Regulators probing legendary hedge fund’s secret trading code

Regulators probing legendary hedge fund’s secret trading code

Hedge funds face a crisis of confidence

By Kevin Dugan and Carleton English June 21, 2017 | 12:47pm | Updated

Federal regulators are probing the secret trading code at Renaissance Technologies, the massive quantitative hedge fund run by James Simons and Robert Mercer, The Post has learned.

The Commodity Futures Trading Commission has recently asked to dig into the trading software at the $65 billion hedge fund, James Rowan, the fund’s chief operating officer, told an audience of hedge fund managers on Tuesday in New York, according to two people who were in the audience.

But Renaissance, which is about as secretive as it is lucrative, is pushing back against the CFTC’s request out of fear that the code will “leak,” Rowan told the managers, according to those present.

A spokesman for Renaissance Technologies declined to comment.

Jonathan Hitchon, chief operating officer of quantitative hedge fund Two Sigma, which manages an estimated $40 billion, was also on the panel echoing Rowan’s concerns. Hitchon is on the board of the Managed Funds Association, which called out the CFTC for “overreaching in its authority” in a letter sent last month.

The pushback by Simons’ firm is the latest sign that the government is plowing into so-called “quant funds,” which use highly technical trading algorithms to try to beat the market. It is a growing area in the hedge fund space as more hedge funds, including Steve Cohen’s Point72, are increasingly hiring more developers to build algorithms.

These algorithms are often black boxes, and are so complicated that it would be nearly impossible to figure out what they’re designed to do, or why they do it.

Regulators are concerned there could be an illegal trading practice, like creating fake orders to move the prices of illiquid stocks, which is known as spoofing.

Last year, the CFTC first outlined the regulations that would allow it to scrutinize hedge funds’ algorithms.

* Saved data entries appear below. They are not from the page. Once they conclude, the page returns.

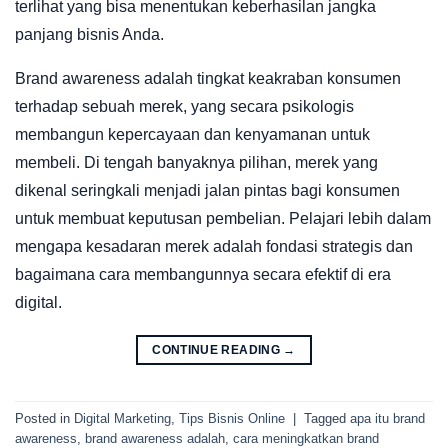
terlihat yang bisa menentukan keberhasilan jangka
panjang bisnis Anda.
Brand awareness adalah tingkat keakraban konsumen
terhadap sebuah merek, yang secara psikologis
membangun kepercayaan dan kenyamanan untuk
membeli. Di tengah banyaknya pilihan, merek yang
dikenal seringkali menjadi jalan pintas bagi konsumen
untuk membuat keputusan pembelian. Pelajari lebih dalam
mengapa kesadaran merek adalah fondasi strategis dan
bagaimana cara membangunnya secara efektif di era
digital.
CONTINUE READING
→
Posted in
Digital Marketing
,
Tips Bisnis Online
|
Tagged
apa itu brand
awareness
,
brand awareness adalah
,
cara meningkatkan brand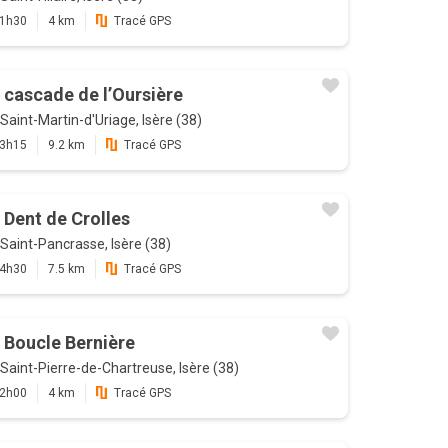
1h30
4 km
Tracé GPS
 cascade de l’Oursière
Saint-Martin-d'Uriage, Isère (38)
3h15
9.2 km
Tracé GPS
 Dent de Crolles
Saint-Pancrasse, Isère (38)
4h30
7.5 km
Tracé GPS
 Boucle Bernière
Saint-Pierre-de-Chartreuse, Isère (38)
2h00
4 km
Tracé GPS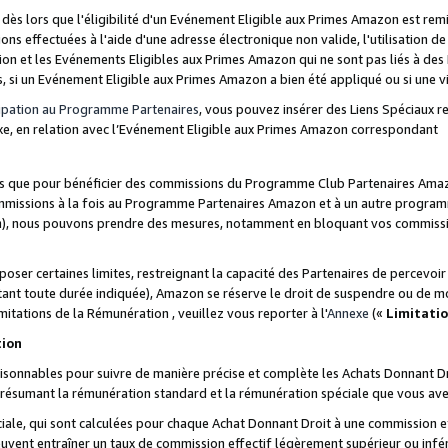
s lors que l'éligibilité d'un Evénement Eligible aux Primes Amazon est remis
ions effectuées à l'aide d'une adresse électronique non valide, l'utilisation d
on et les Evénements Eligibles aux Primes Amazon qui ne sont pas liés à des 
s, si un Evénement Eligible aux Primes Amazon a bien été appliqué ou si une vio
cipation au Programme Partenaires
, vous pouvez insérer des Liens Spéciaux 
xe, en relation avec l’Evénement Eligible aux Primes Amazon correspondant
sées que pour bénéficier des commissions du Programme Club Partenaires Amaz
mmissions à la fois au Programme Partenaires Amazon et à un autre programme
on), nous pouvons prendre des mesures, notamment en bloquant vos commission
oser certaines limites, restreignant la capacité des Partenaires de percevo
stant toute durée indiquée), Amazon se réserve le droit de suspendre ou de m
mitations de la Rémunération , veuillez vous reporter à l'
Annexe
(«
Limitati
tion
sonnables pour suivre de manière précise et complète les Achats Donnant Dro
ts résumant la rémunération standard et la rémunération spéciale que vous av
ale, qui sont calculées pour chaque Achat Donnant Droit à une commission e
uvent entraîner un taux de commission effectif légèrement supérieur ou infér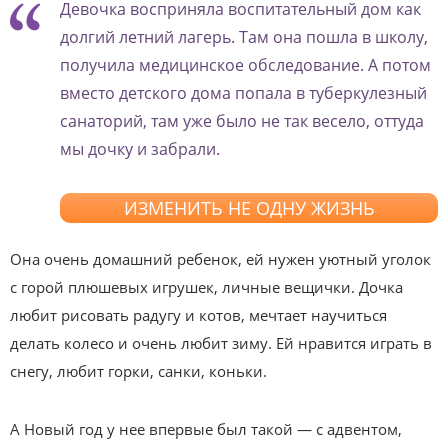
Девочка восприняла воспитательный дом как
долгий летний лагерь. Там она пошла в школу,
получила медицинское обследование. А потом
вместо детского дома попала в туберкулезный
санаторий, там уже было не так весело, оттуда
мы дочку и забрали.
ИЗМЕНИТЬ НЕ ОДНУ ЖИЗНЬ
Она очень домашний ребенок, ей нужен уютный уголок
с горой плюшевых игрушек, личные вещички. Дочка
любит рисовать радугу и котов, мечтает научиться
делать колесо и очень любит зиму. Ей нравится играть в
снегу, любит горки, санки, коньки.
А Новый год у нее впервые был такой — с адвентом,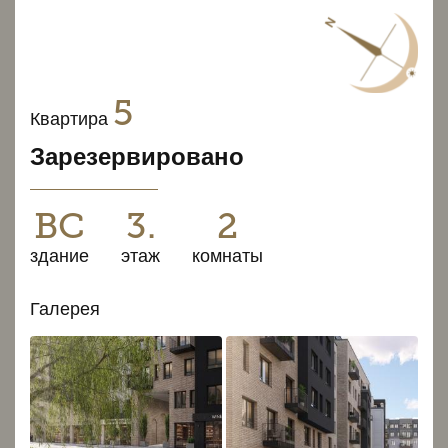
5
Квартира
Зарезервировано
BC
3.
2
здание
этаж
комнаты
Галерея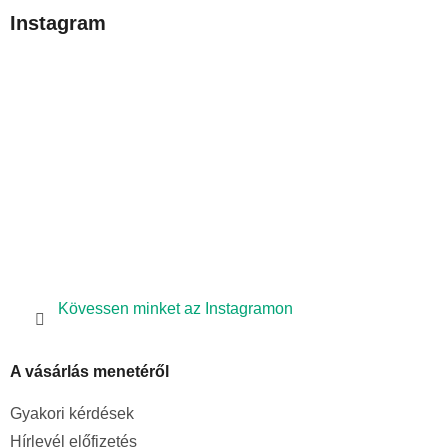
b
Instagram
l
é
c
Kövessen minket az Instagramon
A vásárlás menetéről
Gyakori kérdések
Hírlevél előfizetés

Other major funds, like Citadel and Two Sigma, slammed the proposal, saying that sharing the code made it more likely it could fall into the wrong hands.

Even the CFTC admitted last year that there are problems with its plan to require quant funds to share code.

“This requirement has garnered an enormous amount of attention from market participants concerned with the prospect of handing over highly valuable, proprietary business source code to an agency of the US government that has an imperfect record as a guardian of confidential information,” CFTC Commissioner Christopher Giancarlo said in September.

Renaissance is complying with the CFTC’s request for the code, and is exploring ways it can share the code in a secure setting but not have it left sitting on a CFTC file where it could be vulnerable to hacking and being leaked, Rowan said.

Trading algorithms are extremely valuable to financial firms, and Renaissance isn’t the first to go to great lengths to keep its source code secret.

In 2009, ex-Goldman Sachs programmer Sergey Aleynikov was arrested for taking the bank’s proprietary code — a charge he has twice been acquitted of, though he’s still facing charges on an appeal.

That code was Goldman’s “secret sauce,” New York District Attorney Cyrus Vance Jr. charged in 2012.

The CFTC did not respond to requests for comment.